Resting at the horn of Africa, the nation of Eritrea lies between the developing nations of Ethiopia and Sudan. It is home to some of the world’s worst longstanding and ongoing cases of human rights atrocities. The violations have ranged from arbitrary detainment and torture, forced labor and popular oppression on multiple fronts.
Eritrea’s current system of governance is labeled as a transitional government with the People’s Front for Democracy and Justice (PFDJ) as the only political party. The PFDJ party gained incumbency during the elections of June 1993; there have been no elections since then.
President Isaias Afewerki is in control of the PFDJ party and is presently the head of state and government. Moreover, PFDJ under the Afewerki regime holds authoritative control over all national, regional and local political offices.
Although there has been extensive documentation of human rights violations in Eritrea, there has been no participation in the Universal Periodic Review, a process in which each member state of the United Nations undergoes a human rights review every four and a half years. Unfortunately, Eritrea has not allowed access for the United Nations Special Rapporteur to conduct the review.

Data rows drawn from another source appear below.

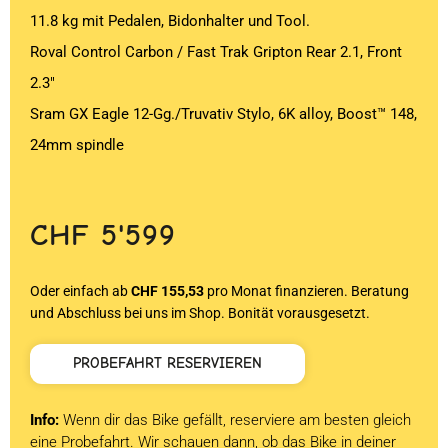
11.8 kg mit Pedalen, Bidonhalter und Tool.
Roval Control Carbon / Fast Trak Gripton Rear 2.1, Front
2.3″
Sram GX Eagle 12-Gg./Truvativ Stylo, 6K alloy, Boost™ 148,
24mm spindle
CHF
5'599
Oder einfach ab
CHF 155,53
pro Monat finanzieren. Beratung
und Abschluss bei uns im Shop. Bonität vorausgesetzt.
PROBEFAHRT RESERVIEREN
Info:
Wenn dir das Bike gefällt, reserviere am besten gleich
eine Probefahrt. Wir schauen dann, ob das Bike in deiner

According to a 2013 annual report carried out by Amnesty International, just a few of the many human rights violations in Eritrea include compulsory military training and forced labor for children. The Afewerki regime has also arbitrarily detained and tortured thousands of civilians. There are no opposition parties, independent media or civil society organizations, as the government does not permit them.
The degree of oppression is quite appalling and has resulted with up to 3,000 refugees on a monthly basis, most of which are children. Last year, over 300,000 refugees fled from Eritrea to neighboring countries and have placed economic burdens upon them as a result.
After intensive analysis on the human rights paradigm, Sheila Keetharuth, the U.N. Special Rapporteur on Eritrea, spoke before the United Nations General Assembly in October 2013. She urged the international community to focus their efforts on Eritrea by stating, “The current human rights picture is desperately bleak. People feel trapped in a long hopeless situation as they see no end to it to the point that they take the irreversible decision to flee, forcing them on the road to exile.”
It has been over two decades since the “transitional” Afewerki regime under the PFDJ party has come into power. With the authoritative oppression that the people of Eritrea are subject to, it has become clear they have no power to control their own circumstances. Thus, the human rights tragedy can only be addressed with international intervention.